**Requirement**
Each record should be given again exactly as it appears, with no image included.

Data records
'''
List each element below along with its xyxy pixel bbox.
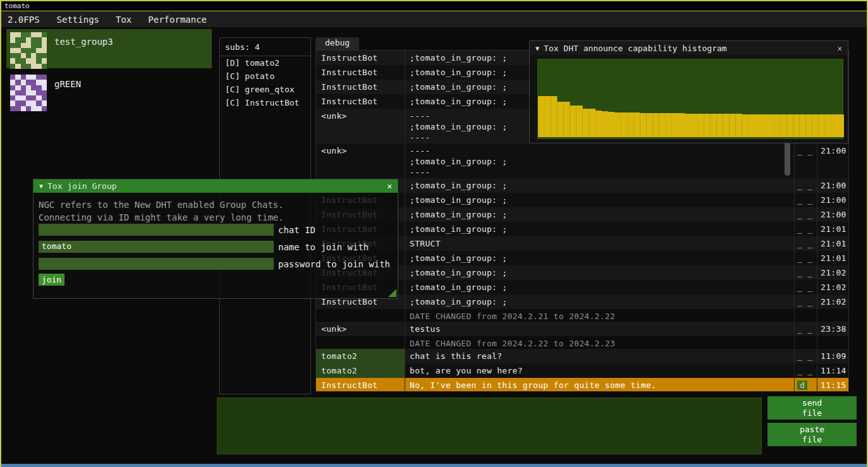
chat-timestamp: 11:15 bbox=[817, 378, 848, 392]
resize-grip[interactable] bbox=[388, 289, 396, 297]
chat-sender bbox=[316, 309, 405, 322]
chat-flags bbox=[794, 336, 817, 349]
group-name: gREEN bbox=[54, 79, 81, 107]
collapse-icon[interactable]: ▼ bbox=[535, 45, 539, 52]
chat-message: ;tomato_in_group: ; bbox=[405, 251, 794, 265]
menu-item-tox[interactable]: Tox bbox=[107, 12, 140, 27]
member-list: [D] tomato2[C] potato[C] green_qtox[C] I… bbox=[220, 56, 310, 109]
menubar-items: SettingsToxPerformance bbox=[49, 12, 215, 27]
chat-timestamp: 21:00 bbox=[817, 178, 848, 193]
tab-debug[interactable]: debug bbox=[315, 37, 359, 50]
member-item[interactable]: [C] InstructBot bbox=[220, 96, 310, 109]
chat-timestamp: 23:38 bbox=[817, 322, 848, 336]
chat-row: <unk>----;tomato_in_group: ;----_ _21:00 bbox=[316, 143, 848, 178]
chat-timestamp: 21:02 bbox=[817, 294, 848, 309]
join-group-titlebar[interactable]: ▼ Tox join Group ✕ bbox=[34, 179, 398, 193]
chat-timestamp: 11:14 bbox=[817, 363, 848, 378]
join-group-title: Tox join Group bbox=[47, 181, 117, 191]
member-item[interactable]: [C] green_qtox bbox=[220, 83, 310, 96]
dht-histogram-window: ▼ Tox DHT announce capability histogram … bbox=[529, 40, 848, 143]
join-field-label: chat ID bbox=[278, 225, 315, 235]
chat-flags bbox=[794, 309, 817, 322]
chat-message: No, I've been in this group for quite so… bbox=[405, 378, 794, 392]
paste-file-button[interactable]: paste file bbox=[767, 423, 857, 446]
chat-sender bbox=[316, 336, 405, 349]
chat-flags: _ _ bbox=[794, 207, 817, 222]
chat-message: DATE CHANGED from 2024.2.22 to 2024.2.23 bbox=[405, 336, 794, 349]
chat-message: testus bbox=[405, 322, 794, 336]
menubar: 2.0FPS SettingsToxPerformance bbox=[1, 12, 867, 27]
chat-scrollbar[interactable] bbox=[785, 140, 790, 176]
chat-row: DATE CHANGED from 2024.2.21 to 2024.2.22 bbox=[316, 309, 848, 322]
chat-sender: <unk> bbox=[316, 143, 405, 178]
member-item[interactable]: [C] potato bbox=[220, 70, 310, 83]
chat-timestamp: 21:00 bbox=[817, 143, 848, 178]
chat-flags: _ _ bbox=[794, 294, 817, 309]
chat-timestamp: 21:02 bbox=[817, 265, 848, 280]
close-icon[interactable]: ✕ bbox=[387, 181, 392, 191]
join-button[interactable]: join bbox=[39, 274, 64, 286]
chat-flags: _ _ bbox=[794, 143, 817, 178]
join-field-label: password to join with bbox=[278, 259, 390, 269]
chat-flags: _ _ bbox=[794, 322, 817, 336]
chat-flags: _ _ bbox=[794, 265, 817, 280]
join-field-row: tomatoname to join with bbox=[39, 241, 369, 253]
chat-timestamp: 21:01 bbox=[817, 236, 848, 251]
chat-message: ;tomato_in_group: ; bbox=[405, 207, 794, 222]
chat-sender: tomato2 bbox=[316, 363, 405, 378]
dht-histogram-title: Tox DHT announce capability histogram bbox=[544, 44, 727, 53]
join-info: NGC refers to the New DHT enabled Group … bbox=[39, 198, 393, 224]
app-window: tomato 2.0FPS SettingsToxPerformance tes… bbox=[0, 0, 868, 467]
chat-timestamp: 21:00 bbox=[817, 193, 848, 207]
chat-timestamp: 11:09 bbox=[817, 349, 848, 363]
group-item-gREEN[interactable]: gREEN bbox=[6, 71, 212, 111]
chat-message: chat is this real? bbox=[405, 349, 794, 363]
chat-row: DATE CHANGED from 2024.2.22 to 2024.2.23 bbox=[316, 336, 848, 349]
chat-row: tomato2chat is this real?_ _11:09 bbox=[316, 349, 848, 363]
window-bottom-border bbox=[1, 464, 867, 467]
menu-item-performance[interactable]: Performance bbox=[140, 12, 215, 27]
chat-message: ;tomato_in_group: ; bbox=[405, 280, 794, 294]
window-titlebar[interactable]: tomato bbox=[1, 1, 867, 11]
chat-sender: InstructBot bbox=[316, 378, 405, 392]
chat-sender: <unk> bbox=[316, 109, 405, 143]
chat-timestamp bbox=[817, 336, 848, 349]
group-name: test_group3 bbox=[54, 37, 113, 65]
join-input-name-to-join-with[interactable]: tomato bbox=[39, 241, 274, 253]
join-field-label: name to join with bbox=[278, 242, 369, 252]
chat-flags: _ _ bbox=[794, 280, 817, 294]
chat-row: tomato2bot, are you new here?_ _11:14 bbox=[316, 363, 848, 378]
chat-timestamp bbox=[817, 309, 848, 322]
window-title: tomato bbox=[4, 2, 30, 10]
chat-sender: tomato2 bbox=[316, 349, 405, 363]
group-item-test_group3[interactable]: test_group3 bbox=[6, 29, 212, 68]
group-avatar bbox=[10, 32, 47, 69]
chat-message: STRUCT bbox=[405, 236, 794, 251]
chat-message: ----;tomato_in_group: ;---- bbox=[405, 143, 794, 178]
chat-timestamp: 21:01 bbox=[817, 251, 848, 265]
join-group-window: ▼ Tox join Group ✕ NGC refers to the New… bbox=[33, 179, 398, 299]
chat-flags: d bbox=[794, 378, 817, 392]
join-input-password-to-join-with[interactable] bbox=[39, 258, 274, 270]
chat-row: InstructBotNo, I've been in this group f… bbox=[316, 378, 848, 392]
chat-message: bot, are you new here? bbox=[405, 363, 794, 378]
chat-sender: <unk> bbox=[316, 322, 405, 336]
chat-message: ;tomato_in_group: ; bbox=[405, 178, 794, 193]
member-item[interactable]: [D] tomato2 bbox=[220, 56, 310, 70]
subs-count: subs: 4 bbox=[220, 38, 310, 56]
menu-item-settings[interactable]: Settings bbox=[49, 12, 107, 27]
chat-flags: _ _ bbox=[794, 236, 817, 251]
dht-histogram-titlebar[interactable]: ▼ Tox DHT announce capability histogram … bbox=[530, 41, 848, 55]
collapse-icon[interactable]: ▼ bbox=[39, 183, 43, 190]
message-input[interactable] bbox=[217, 397, 762, 454]
chat-sender: InstructBot bbox=[316, 80, 405, 94]
close-icon[interactable]: ✕ bbox=[837, 44, 842, 53]
join-info-line: NGC refers to the New DHT enabled Group … bbox=[39, 198, 393, 211]
chat-message: ;tomato_in_group: ; bbox=[405, 294, 794, 309]
send-file-button[interactable]: send file bbox=[767, 396, 857, 420]
histogram-plot bbox=[537, 59, 843, 139]
group-avatar bbox=[10, 75, 47, 111]
fps-counter: 2.0FPS bbox=[1, 15, 49, 25]
join-input-chat-ID[interactable] bbox=[39, 224, 274, 236]
chat-flags: _ _ bbox=[794, 222, 817, 236]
'''
**Completed exercise**
List each element below along with its xyxy pixel bbox.
chat-timestamp: 11:15 bbox=[817, 378, 848, 392]
resize-grip[interactable] bbox=[388, 289, 396, 297]
chat-sender bbox=[316, 309, 405, 322]
chat-flags bbox=[794, 336, 817, 349]
group-name: gREEN bbox=[54, 79, 81, 107]
collapse-icon[interactable]: ▼ bbox=[535, 45, 539, 52]
chat-message: ;tomato_in_group: ; bbox=[405, 251, 794, 265]
menu-item-tox[interactable]: Tox bbox=[107, 12, 140, 27]
member-list: [D] tomato2[C] potato[C] green_qtox[C] I… bbox=[220, 56, 310, 109]
menubar-items: SettingsToxPerformance bbox=[49, 12, 215, 27]
chat-timestamp: 21:00 bbox=[817, 178, 848, 193]
tab-debug[interactable]: debug bbox=[315, 37, 359, 50]
member-item[interactable]: [C] InstructBot bbox=[220, 96, 310, 109]
chat-timestamp: 23:38 bbox=[817, 322, 848, 336]
chat-row: <unk>----;tomato_in_group: ;----_ _21:00 bbox=[316, 143, 848, 178]
chat-timestamp: 21:02 bbox=[817, 294, 848, 309]
join-group-titlebar[interactable]: ▼ Tox join Group ✕ bbox=[34, 179, 398, 193]
chat-timestamp: 11:14 bbox=[817, 363, 848, 378]
join-group-title: Tox join Group bbox=[47, 181, 117, 191]
member-item[interactable]: [C] green_qtox bbox=[220, 83, 310, 96]
dht-histogram-window: ▼ Tox DHT announce capability histogram … bbox=[529, 40, 848, 143]
join-field-label: chat ID bbox=[278, 225, 315, 235]
chat-flags bbox=[794, 309, 817, 322]
chat-message: No, I've been in this group for quite so… bbox=[405, 378, 794, 392]
paste-file-button[interactable]: paste file bbox=[767, 423, 857, 446]
chat-sender bbox=[316, 336, 405, 349]
chat-flags: _ _ bbox=[794, 207, 817, 222]
chat-message: DATE CHANGED from 2024.2.22 to 2024.2.23 bbox=[405, 336, 794, 349]
chat-message: testus bbox=[405, 322, 794, 336]
menubar: 2.0FPS SettingsToxPerformance bbox=[1, 12, 867, 27]
chat-scrollbar[interactable] bbox=[785, 140, 790, 176]
chat-row: DATE CHANGED from 2024.2.21 to 2024.2.22 bbox=[316, 309, 848, 322]
chat-sender: <unk> bbox=[316, 143, 405, 178]
member-item[interactable]: [C] potato bbox=[220, 70, 310, 83]
chat-timestamp: 21:00 bbox=[817, 143, 848, 178]
chat-flags: _ _ bbox=[794, 294, 817, 309]
chat-timestamp: 21:02 bbox=[817, 265, 848, 280]
close-icon[interactable]: ✕ bbox=[387, 181, 392, 191]
join-button[interactable]: join bbox=[39, 274, 64, 286]
chat-flags: _ _ bbox=[794, 143, 817, 178]
join-field-label: password to join with bbox=[278, 259, 390, 269]
chat-flags: _ _ bbox=[794, 322, 817, 336]
chat-flags: _ _ bbox=[794, 265, 817, 280]
join-field-row: tomatoname to join with bbox=[39, 241, 369, 253]
chat-timestamp: 21:01 bbox=[817, 236, 848, 251]
chat-message: ;tomato_in_group: ; bbox=[405, 207, 794, 222]
chat-sender: tomato2 bbox=[316, 363, 405, 378]
dht-histogram-title: Tox DHT announce capability histogram bbox=[544, 44, 727, 53]
join-info: NGC refers to the New DHT enabled Group … bbox=[39, 198, 393, 224]
app-window: tomato 2.0FPS SettingsToxPerformance tes… bbox=[0, 0, 868, 467]
chat-timestamp: 21:00 bbox=[817, 193, 848, 207]
chat-timestamp: 11:09 bbox=[817, 349, 848, 363]
group-item-gREEN[interactable]: gREEN bbox=[6, 71, 212, 111]
chat-message: chat is this real? bbox=[405, 349, 794, 363]
chat-row: DATE CHANGED from 2024.2.22 to 2024.2.23 bbox=[316, 336, 848, 349]
chat-row: tomato2chat is this real?_ _11:09 bbox=[316, 349, 848, 363]
window-bottom-border bbox=[1, 464, 867, 467]
menu-item-performance[interactable]: Performance bbox=[140, 12, 215, 27]
chat-message: ;tomato_in_group: ; bbox=[405, 280, 794, 294]
window-titlebar[interactable]: tomato bbox=[1, 1, 867, 11]
chat-sender: InstructBot bbox=[316, 378, 405, 392]
chat-sender: <unk> bbox=[316, 109, 405, 143]
chat-timestamp bbox=[817, 336, 848, 349]
group-name: test_group3 bbox=[54, 37, 113, 65]
join-input-name-to-join-with[interactable]: tomato bbox=[39, 241, 274, 253]
join-field-label: name to join with bbox=[278, 242, 369, 252]
chat-flags: _ _ bbox=[794, 280, 817, 294]
chat-row: tomato2bot, are you new here?_ _11:14 bbox=[316, 363, 848, 378]
chat-timestamp bbox=[817, 309, 848, 322]
window-title: tomato bbox=[4, 2, 30, 10]
chat-sender: tomato2 bbox=[316, 349, 405, 363]
group-item-test_group3[interactable]: test_group3 bbox=[6, 29, 212, 68]
group-avatar bbox=[10, 32, 47, 69]
chat-message: STRUCT bbox=[405, 236, 794, 251]
chat-message: ----;tomato_in_group: ;---- bbox=[405, 143, 794, 178]
chat-timestamp: 21:01 bbox=[817, 251, 848, 265]
join-group-window: ▼ Tox join Group ✕ NGC refers to the New… bbox=[33, 179, 398, 299]
chat-flags: d bbox=[794, 378, 817, 392]
join-input-password-to-join-with[interactable] bbox=[39, 258, 274, 270]
chat-row: InstructBotNo, I've been in this group f… bbox=[316, 378, 848, 392]
chat-message: bot, are you new here? bbox=[405, 363, 794, 378]
chat-sender: <unk> bbox=[316, 322, 405, 336]
chat-message: ;tomato_in_group: ; bbox=[405, 178, 794, 193]
member-item[interactable]: [D] tomato2 bbox=[220, 56, 310, 70]
subs-count: subs: 4 bbox=[220, 38, 310, 56]
menu-item-settings[interactable]: Settings bbox=[49, 12, 107, 27]
chat-flags: _ _ bbox=[794, 236, 817, 251]
dht-histogram-titlebar[interactable]: ▼ Tox DHT announce capability histogram … bbox=[530, 41, 848, 55]
collapse-icon[interactable]: ▼ bbox=[39, 183, 43, 190]
message-input[interactable] bbox=[217, 397, 762, 454]
chat-sender: InstructBot bbox=[316, 80, 405, 94]
close-icon[interactable]: ✕ bbox=[837, 44, 842, 53]
join-info-line: NGC refers to the New DHT enabled Group … bbox=[39, 198, 393, 211]
chat-message: ;tomato_in_group: ; bbox=[405, 294, 794, 309]
send-file-button[interactable]: send file bbox=[767, 396, 857, 420]
histogram-plot bbox=[537, 59, 843, 139]
group-avatar bbox=[10, 75, 47, 111]
fps-counter: 2.0FPS bbox=[1, 15, 49, 25]
join-input-chat-ID[interactable] bbox=[39, 224, 274, 236]
chat-flags: _ _ bbox=[794, 222, 817, 236]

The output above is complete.